La concepción clásica de la ética supone una ordenación universal hacia la felicidad por medio de un camino de excelencia virtuosa. Me gusta esta definición porque sitúa la felicidad como un fin trascendente al sujeto moral y propone el camino que se va a seguir como un cierto “orden”. Orden que supone, a su vez, una naturaleza humana universal “ordenable”. No se trata de quedar arrinconado en el estrecho cerco de la promulgación universal necesaria de unos derechos y deberes del hombre. Se trata de un camino ordenado de encuentro hacia una felicidad que se aparece fuera de nosotros, en la mirada otro hombre.
La felicidad, en este sentido, debe entenderse como el bien supremo para el espíritu humano. Un espíritu que, en palabras del Doctor Angélico, es “horizonte y confín” entre lo animal y lo divino. Que también es “de alguna manera todas las cosas”: intencionalmente abierto al infinito. De forma que solo un Bien infinito -eterno- puede satisfacer el corazón del hombre.

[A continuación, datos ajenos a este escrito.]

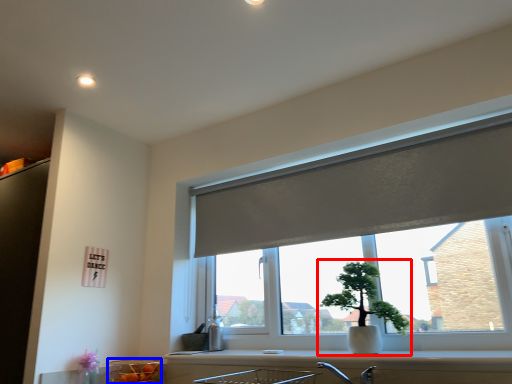 Question: Which object is closer to the camera taking this photo, houseplant (highlighted by a red box) or glass bowl (highlighted by a blue box)?

Choices:
 (A) houseplant
 (B) glass bowl

Answer: (A) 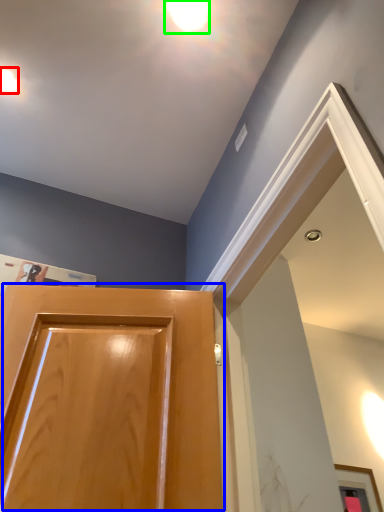 Question: Based on their relative distances, which object is farther from droplight (highlighted by a red box)? Choose from door (highlighted by a blue box) and droplight (highlighted by a green box).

En esta historia estos “los hombres” necesitan de Dios, no para justificar un orden social óptimo, ni para garantizar un orden moral individual coherente, sino para poder caminar como individuos al encuentro de “los otros hombres”. Y juntos -en comunidad de “los hombres”- hacia la felicidad, en el valle o más allá de la montaña. En definitiva: Ética a Nicómaco, “ordo amoris” agustiniano y un poco de La hoja de Niggle.